• **TASK DETAILS**: For each line below that contains the word "David", return that line.

• **Transcribed page contents**:
>>>

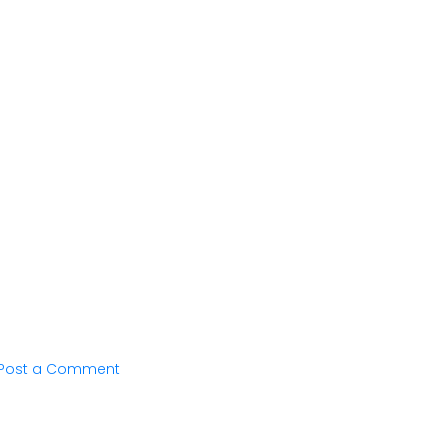
Post a Comment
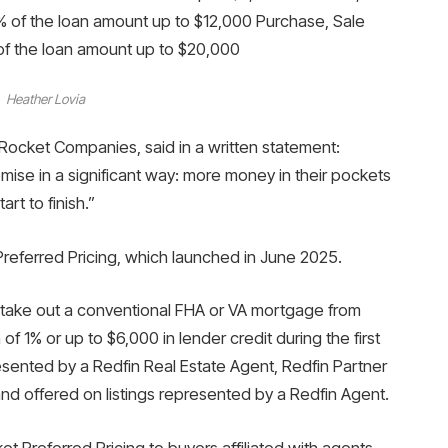
 of the loan amount up to $12,000 Purchase, Sale
of the loan amount up to $20,000
Heather Lovia
f Rocket Companies, said in a written statement:
se in a significant way: more money in their pockets
rt to finish.”
eferred Pricing, which launched in June 2025.
ake out a conventional FHA or VA mortgage from
 1% or up to $6,000 in lender credit during the first
resented by a Redfin Real Estate Agent, Redfin Partner
d offered on listings represented by a Redfin Agent.
 Preferred Pricing to buyers affiliated with agents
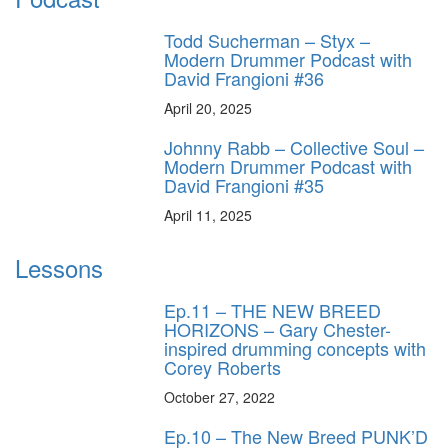
Todd Sucherman – Styx –
Modern Drummer Podcast with
David Frangioni #36
April 20, 2025
Johnny Rabb – Collective Soul –
Modern Drummer Podcast with
David Frangioni #35
April 11, 2025
Lessons
Ep.11 – THE NEW BREED
HORIZONS – Gary Chester-
inspired drumming concepts with
Corey Roberts
October 27, 2022
Ep.10 – The New Breed PUNK’D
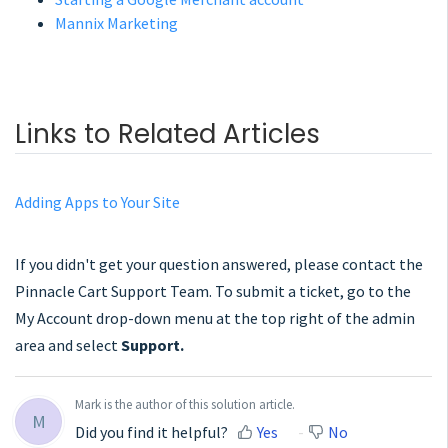
Mannix Marketing
Links to Related Articles
Adding Apps to Your Site
If you didn't get your question answered, please contact the
Pinnacle Cart Support Team. To submit a ticket, go to the
My Account drop-down menu at the top right of the admin
area and select
Support.
Mark is the author of this solution article.
M
Did you find it helpful?
Yes
No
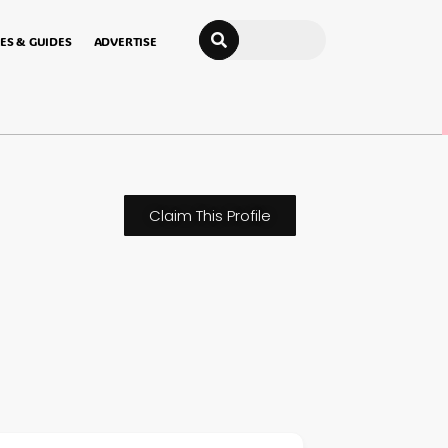
Search
ES & GUIDES
ADVERTISE
Claim This Profile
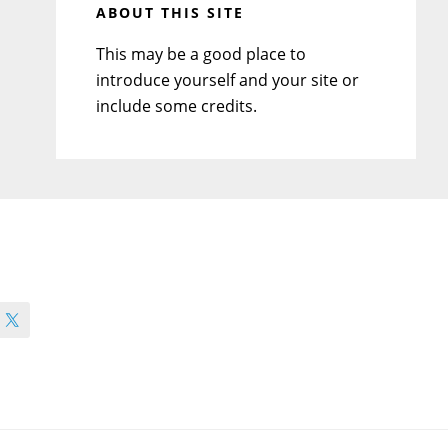
ABOUT THIS SITE
This may be a good place to
introduce yourself and your site or
include some credits.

<<<

• **SOLUTION BELOW**:
David Frangioni #36
David Frangioni #35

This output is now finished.